Strawbs - "Live in Tokyo '75/Grave New World - The Movie" (Witchwood Media 80 min.)

As the title reveals, this DVD has two main features. The first one is a 45-minute concert from Tokyo in 1975 on the tour for "Ghosts". The setlist is naturally based around many songs from that album, but we're of course also getting such obligatory Strawbs classics as "New World" and "Hero and Heroine". The audio is a bit thin and without much depth, but sounds at least clean and clear. The stage-set looks very kitschy and 70's, and the lightning and dry ice smoke make a magic finale to "Down by the Sea" (too bad Lambert's crappy vocal performance weakens it a bit). Other highlights include an atmospheric "Remember (When We Were Young)" and "The Life Auction". If you, like me, thought the latter one sounds a bit like Genesis on the studio version, then the performance here will strengthen that impression. Especially the intro is like watching/hearing something that Peter Gabriel could have done in Genesis. But to include a drum solo here was not a very good idea, especially when you consider the modest length of the concert. Apart from that, this is a nice chance to see Strawbs live from the 70's. The "Grave New World Movie" is basically a collection of videos from 1972 for each song from the album of the same name (with the exception of "Queen of Dreams").
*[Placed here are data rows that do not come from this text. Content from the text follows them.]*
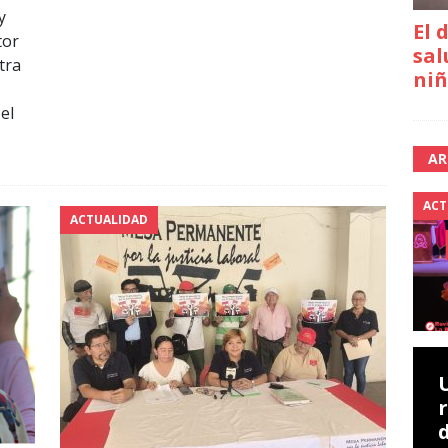
y
El 
tor
sal
tra
niñ
el
AR
ACT
ACTUALIDAD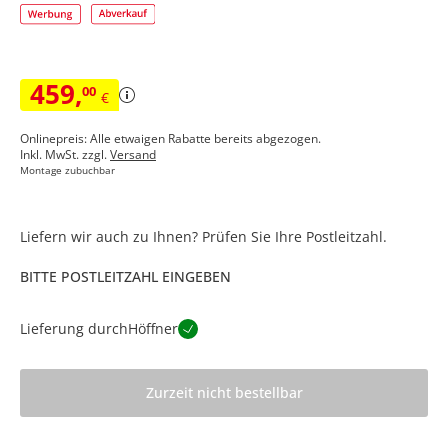
459
,
00
€
Onlinepreis: Alle etwaigen Rabatte bereits abgezogen.
Inkl. MwSt. zzgl.
Versand
Montage zubuchbar
Liefern wir auch zu Ihnen? Prüfen Sie Ihre Postleitzahl.
BITTE POSTLEITZAHL EINGEBEN
Lieferung durch
Höffner
Zurzeit nicht bestellbar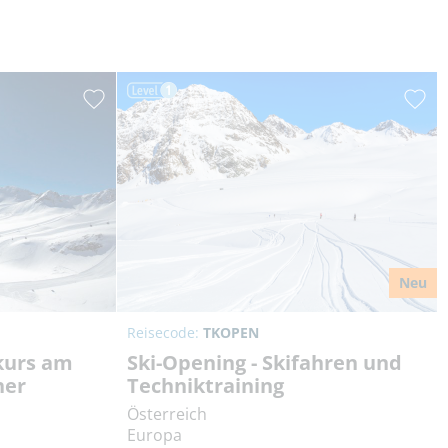
Neu
Reisecode:
TKOPEN
kurs am
Ski-Opening - Skifahren und
her
Techniktraining
Österreich
Europa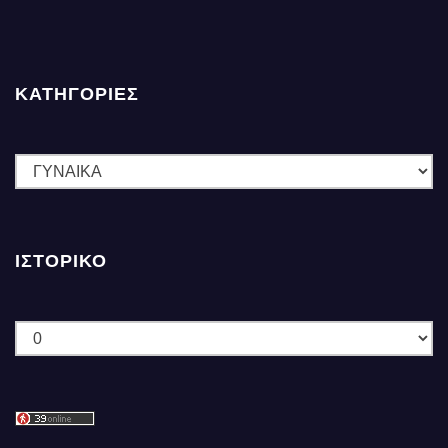
ΚΑΤΗΓΟΡΙΕΣ
ΚΑΤΗΓΟΡΙΕΣ
ΙΣΤΟΡΙΚΌ
Ιστορικό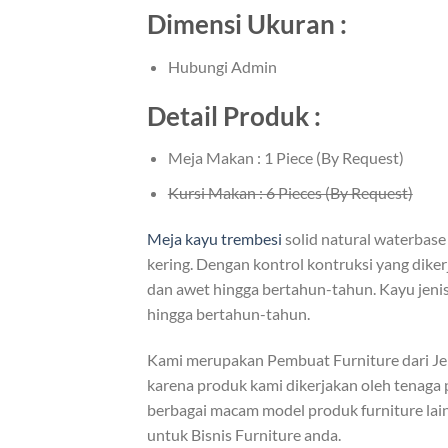
Dimensi Ukuran :
Hubungi Admin
Detail Produk :
Meja Makan : 1 Piece (By Request)
Kursi Makan : 6 Pieces (By Request)
Meja kayu trembesi
solid natural waterbase
kering. Dengan kontrol kontruksi yang diker
dan awet hingga bertahun-tahun. Kayu jenis 
hingga bertahun-tahun.
Kami merupakan Pembuat Furniture dari J
karena produk kami dikerjakan oleh tenaga 
berbagai macam model produk furniture lain
untuk Bisnis Furniture anda.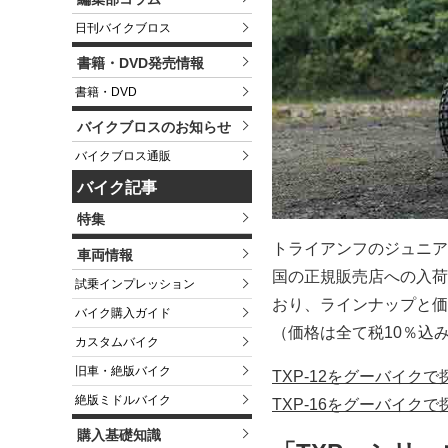
日刊バイクブロス
書籍・DVD発売情報
書籍・DVD
バイクブロスのお知らせ
バイクブロス通販
バイク記事
特集
トライアンフのジュニア
車両情報
国の正規販売店への入荷
試乗インプレッション
おり、ラインナップと価
バイク購入ガイド
（価格は全て税10％込
カスタムバイク
旧車・絶版バイク
TXP-12をグーバイク
絶版ミドルバイク
TXP-16をグーバイク
購入基礎知識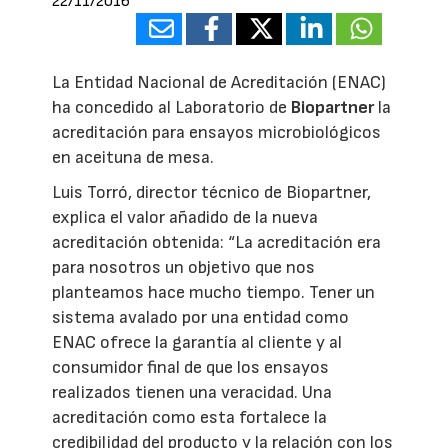
22/11/2016
La Entidad Nacional de Acreditación (ENAC)
ha concedido al Laboratorio de
Biopartner
la
acreditación para ensayos microbiológicos
en aceituna de mesa.
Luis Torró, director técnico de Biopartner,
explica el valor añadido de la nueva
acreditación obtenida: “La acreditación era
para nosotros un objetivo que nos
planteamos hace mucho tiempo. Tener un
sistema avalado por una entidad como
ENAC ofrece la garantía al cliente y al
consumidor final de que los ensayos
realizados tienen una veracidad. Una
acreditación como esta fortalece la
credibilidad del producto y la relación con los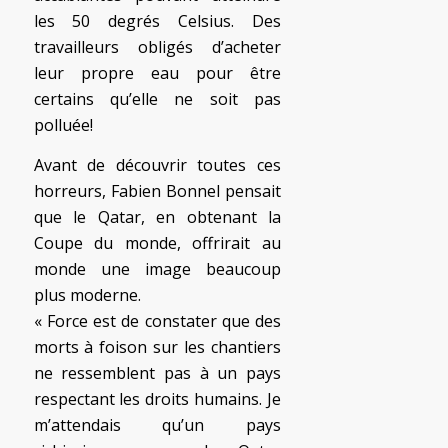
les 50 degrés Celsius. Des
travailleurs obligés d’acheter
leur propre eau pour être
certains qu’elle ne soit pas
polluée!
Avant de découvrir toutes ces
horreurs, Fabien Bonnel pensait
que le Qatar, en obtenant la
Coupe du monde, offrirait au
monde une image beaucoup
plus moderne.
« Force est de constater que des
morts à foison sur les chantiers
ne ressemblent pas à un pays
respectant les droits humains. Je
m’attendais qu’un pays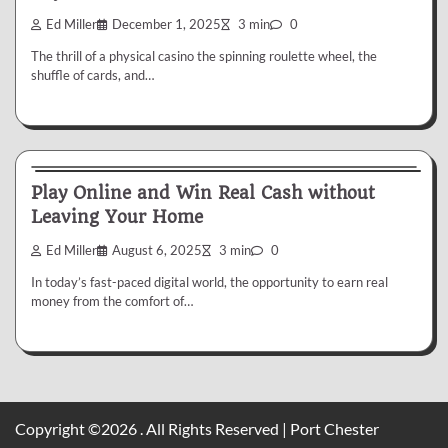
Ed Miller
December 1, 2025
3 min
0
The thrill of a physical casino the spinning roulette wheel, the
shuffle of cards, and…
Gambling
Play Online and Win Real Cash without
Leaving Your Home
Ed Miller
August 6, 2025
3 min
0
In today’s fast-paced digital world, the opportunity to earn real
money from the comfort of…
Copyright ©2026 . All Rights Reserved | Port Chester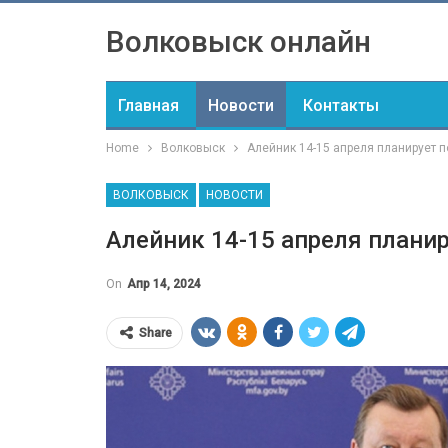
Волковыск онлайн
Главная
Новости
Контакты
Home
Волковыск
Алейник 14-15 апреля планирует 
ВОЛКОВЫСК
НОВОСТИ
Алейник 14-15 апреля плани
On
Апр 14, 2024
Share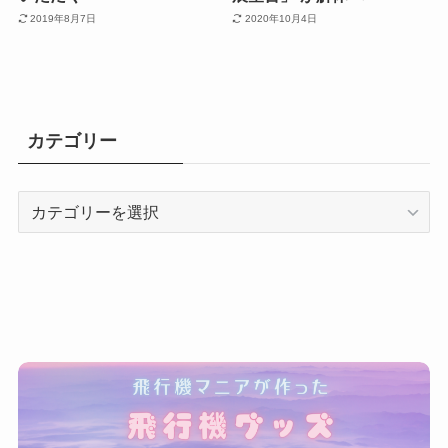
2019年8月7日
2020年10月4日
カテゴリー
カ
テ
ゴ
リ
ー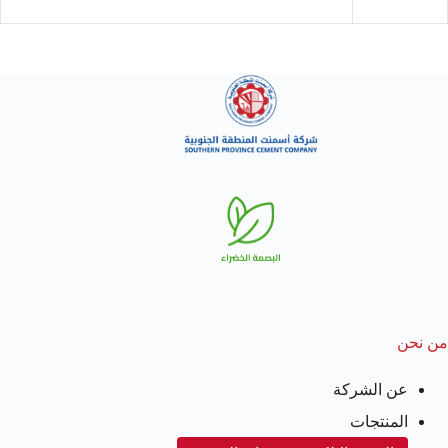
من نحن
عن الشركة
المنتجات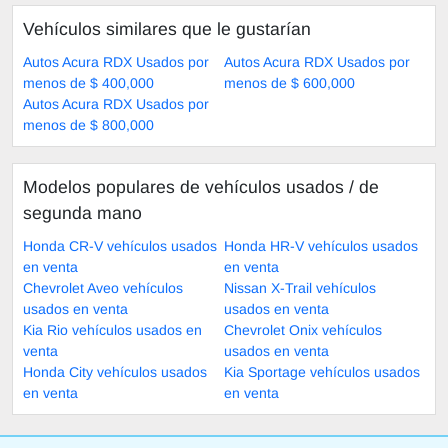
Vehículos similares que le gustarían
Autos Acura RDX Usados por
Autos Acura RDX Usados por
menos de $ 400,000
menos de $ 600,000
Autos Acura RDX Usados por
menos de $ 800,000
Modelos populares de vehículos usados ​​/ de
segunda mano
Honda CR-V vehículos usados
Honda HR-V vehículos usados
en venta
en venta
Chevrolet Aveo vehículos
Nissan X-Trail vehículos
usados en venta
usados en venta
Kia Rio vehículos usados en
Chevrolet Onix vehículos
venta
usados en venta
Honda City vehículos usados
Kia Sportage vehículos usados
en venta
en venta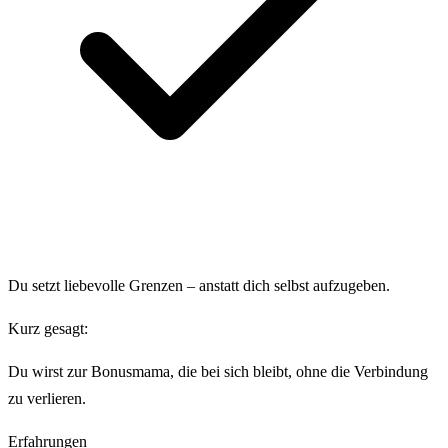
Du setzt liebevolle Grenzen – anstatt dich selbst aufzugeben.
Kurz gesagt:
Du wirst zur Bonusmama, die bei sich bleibt, ohne die Verbindung
zu verlieren.
Erfahrungen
Even a 70's fanatic like myself will freely admit that most of these videos unfortunately looks unbearably primitive and dated. The simple and more modest of them looks decent, such as the ones for "Is It Today, Lord?" and "Tomorrow". But it goes terribly wrong when the "special effects" is let loose. The worst example is undoubtedly "The Flower and the Young Man" where the band is supposed to be standing in the clouds. Honestly, I won't watch "The Grave New World Movie" again, as I prefer to listen to the album without having to associate it with these truly cheesy images. Among the bonuses at the end of the DVD is a TV clip from 1970 that shows the band with a very young Rick Wakeman, and believe me, this was really before they became a noteworthy band. There is also an interesting interview with Dave Cousins from 1974 where he tells about the background for the song "Grace Darling", and we follow the band as they sails out to the lighthouse where the story of that song actually happened. The DVD is worth having for the concert from 1975, and the rest of it is surely interesting from a historic point of view, although not very pretty to watch today.